朝、数日前に着たワンピースの裾にしみができているのを見つける。慌てて洗濯してみるが、取れない。生地としみの感じからして、経験上クリーニングでも取れないだろうとわかってしまう。

ネイビーのワンピースが欲しくて、歩き回って探して見つけた服で、まだ一度しか着ていない。ものには頓着しないほうだが、さすがに落ち込む。
満開の桜に小雨が降ってきて、憂鬱に拍車をかけてくる。

しみが目立たないよう気にしながら着るのは好きじゃないので、とっておいてもこの服はもう二度と着ないだろう。
思い切って生ごみと一緒にごみ袋に入れて、マンションのごみ置き場へ持っていく。
弱って回復する見込みのない小さな動物の首を絞めて安楽死させたみたいな罪悪感。

落ち込んでいたが、ぎりぎり夕方前の時間に原美術館の「杉本博司 ハダカから被服へ」という展覧会にすべりこむ。
エントランスをくぐると、いきなりジャック・ゴーディエ・ダゴディの、背中の皮膚を開かれた女性(だと思う)の絵が目に入る。
「人間は体を被服して皮膚を隠すようになったおかげで、その服を脱がせるという喜びを得た」
胸がおどる。展覧会は杉本博司の過去の作品の中から選ばれたものと、新たに用意されたもの、そして他のアーティストの作品の中から今回のテーマに合ったもので構成されており、それらすべての作品に杉本博司の解説がついている。
この文章がふるっている。

杉本博司の展覧会は、人が普段当たり前だと思っていることの皮をべろんとめくって
「あなたの信じていたものって、皮だけでしたよ? 本当はこの肉が真実なんじゃないですかね? いやこの骨かもしれないな」
と言ってくるような、そういうものが多い。
今回のテーマの被服は、まさにその「皮」をテーマにしているみたいで、二重の意味で皮をめくられていくようだった。

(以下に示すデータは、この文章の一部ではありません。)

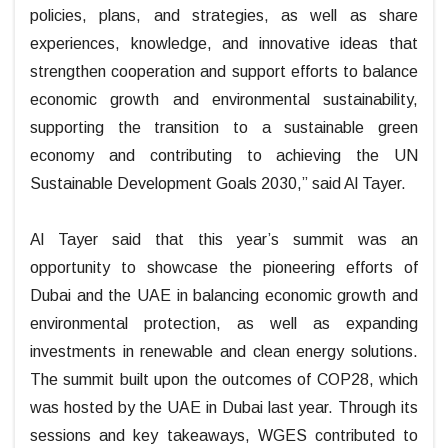
policies, plans, and strategies, as well as share
experiences, knowledge, and innovative ideas that
strengthen cooperation and support efforts to balance
economic growth and environmental sustainability,
supporting the transition to a sustainable green
economy and contributing to achieving the UN
Sustainable Development Goals 2030,” said Al Tayer.
Al Tayer said that this year’s summit was an
opportunity to showcase the pioneering efforts of
Dubai and the UAE in balancing economic growth and
environmental protection, as well as expanding
investments in renewable and clean energy solutions.
The summit built upon the outcomes of COP28, which
was hosted by the UAE in Dubai last year. Through its
sessions and key takeaways, WGES contributed to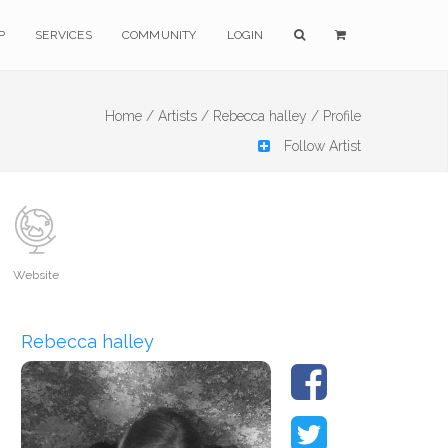
P
SERVICES
COMMUNITY
LOGIN
Home /
Artists /
Rebecca halley /
Profile
Follow Artist
Website
Rebecca halley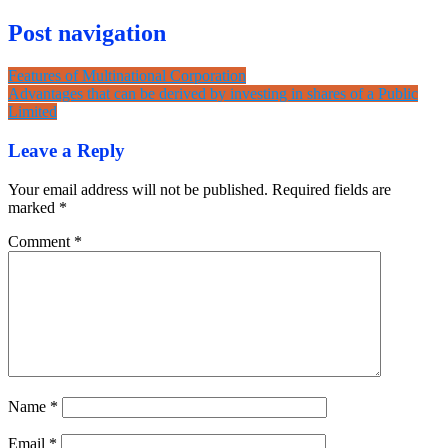
Post navigation
Features of Multinational Corporation
Advantages that can be derived by investing in shares of a Public
Limited
Leave a Reply
Your email address will not be published.
Required fields are
marked
*
Comment
*
Name
*
Email
*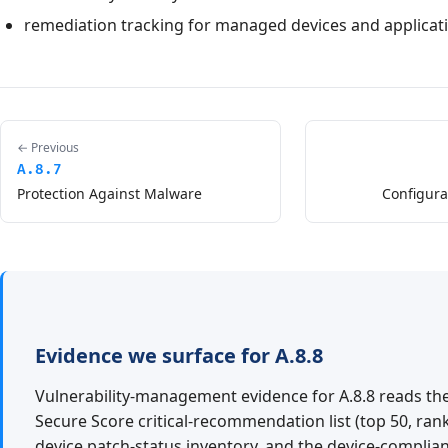
remediation tracking for managed devices and applicat
← Previous
A.8.7
Protection Against Malware
Configur
Evidence we surface for A.8.8
Vulnerability-management evidence for A.8.8 reads th
Secure Score critical-recommendation list (top 50, rank
device patch-status inventory, and the device-compli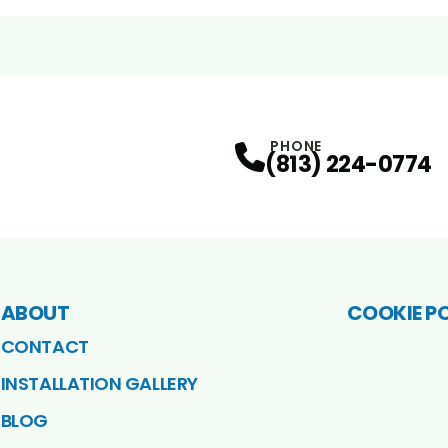
PHONE
(813) 224-0774
ABOUT
COOKIE P
CONTACT
INSTALLATION GALLERY
BLOG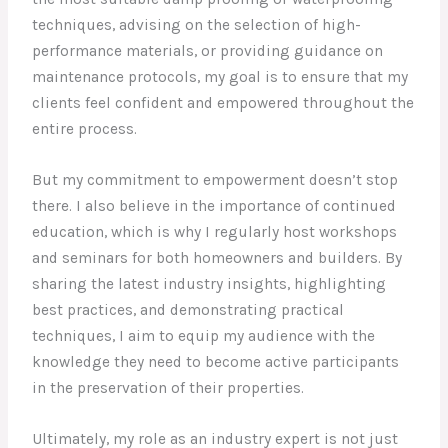
techniques, advising on the selection of high-
performance materials, or providing guidance on
maintenance protocols, my goal is to ensure that my
clients feel confident and empowered throughout the
entire process.
But my commitment to empowerment doesn’t stop
there. I also believe in the importance of continued
education, which is why I regularly host workshops
and seminars for both homeowners and builders. By
sharing the latest industry insights, highlighting
best practices, and demonstrating practical
techniques, I aim to equip my audience with the
knowledge they need to become active participants
in the preservation of their properties.
Ultimately, my role as an industry expert is not just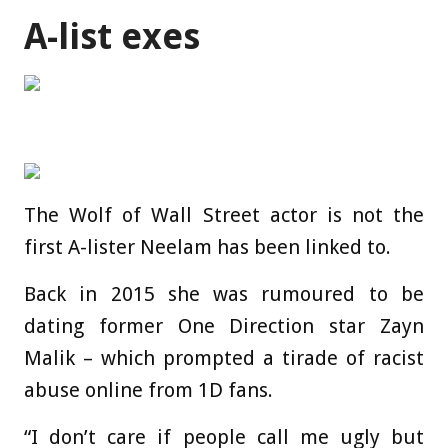
A-list exes
The Wolf of Wall Street actor is not the
first A-lister Neelam has been linked to.
Back in 2015 she was rumoured to be
dating former One Direction star Zayn
Malik – which prompted a tirade of racist
abuse online from 1D fans.
“I don’t care if people call me ugly but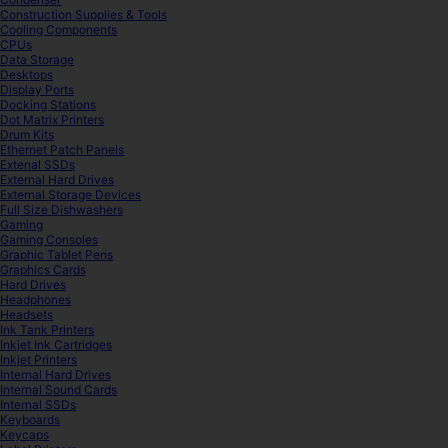
Construction Supplies & Tools
Cooling Components
CPUs
Data Storage
Desktops
Display Ports
Docking Stations
Dot Matrix Printers
Drum Kits
Ethernet Patch Panels
Extenal SSDs
External Hard Drives
External Storage Devices
Full Size Dishwashers
Gaming
Gaming Consoles
Graphic Tablet Pens
Graphics Cards
Hard Drives
Headphones
Headsets
Ink Tank Printers
Inkjet Ink Cartridges
Inkjet Printers
Internal Hard Drives
Internal Sound Cards
Internal SSDs
Keyboards
Keycaps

今回のために撮りおろされたのは、モード界の歴史に燦然と輝く、画期的なドレスの写真。
本物を見たことも、もちろん着たこともないドレスの、優美なライン、被服という行為そのものに挑戦するかのようなデザイン、こんな「第二の皮膚」を纏ったらどんな気分になるのか、と思うような、動物としての人間について考えてしまうデザインのドレスに、見とれる。
美術館の日本庭園には、隣の別の庭からの桜風吹が降りそそぎ、土を薄桃色の点描で染めていた。 

「なぜ私達人間は服を着るのだろう。私達は装い装う。私は私以外の何者かになりたい。いや、私であるためには、私は私を装わなくてはならない。現代文明のただ中では、裸は許されない。私は裸の自分を羞じる。私は着せ替え人形だ。毎日服を着て、私は私を演出する。私が裸でいられる短い時間、それは入浴の時と、子孫繁栄の時。私が子孫繁栄の時へと導かれるためには、夥しい擬態と演出が必要だ。私が私を裸の恍惚へと導くには、夥しい数の服が必要とされる。
(中略)

私は私の知性を装い、私の資産を装い、私の嗜好を装う。装いは服だけではない。私の表情、私の仕草、私の目の翳り、それらは自動的にあなたの着るものと連動している。あなたの意志とは関わりなく、あなたの着る服が、あなたの表情を決める。あなたは、あなたの服の気持ちになる。顔というあなたの仮面は、あなたの服にもっともふさわしい仮面を選ぶ。
大昔、私達が裸で暮らしていた頃、私達は幸せだった」

わたしは、人間が動物であることを、よく考える。
恋愛をすれば、かならず一度は考える。
わたしたちに、プライドや見栄や、社会的な立場がもしもなければ。
倫理観などなければ。
駆け引きなどなければ。
言葉なんかなければ。
もちろん、その「もしも」の中には服も入っている。 

だけどわたしは、この仮面舞踏会を、赤い靴を履いて死ぬまで踊り続けてみせる。
踊る者にしかわからない恍惚を、わたしは求める。
すべてを捨てて、言葉のない世界で抱き合えるひとのいない時間は、そうして過ごす。

帰りに、ふと聴きたくなってTHE YELLOW MONKEYの「花吹雪」という曲をダウンロードして、電車の中でイヤホンをつけて聴く。
桜に始まり、桜に終わる一日だった。
その桜の季節ももうすぐ終わる。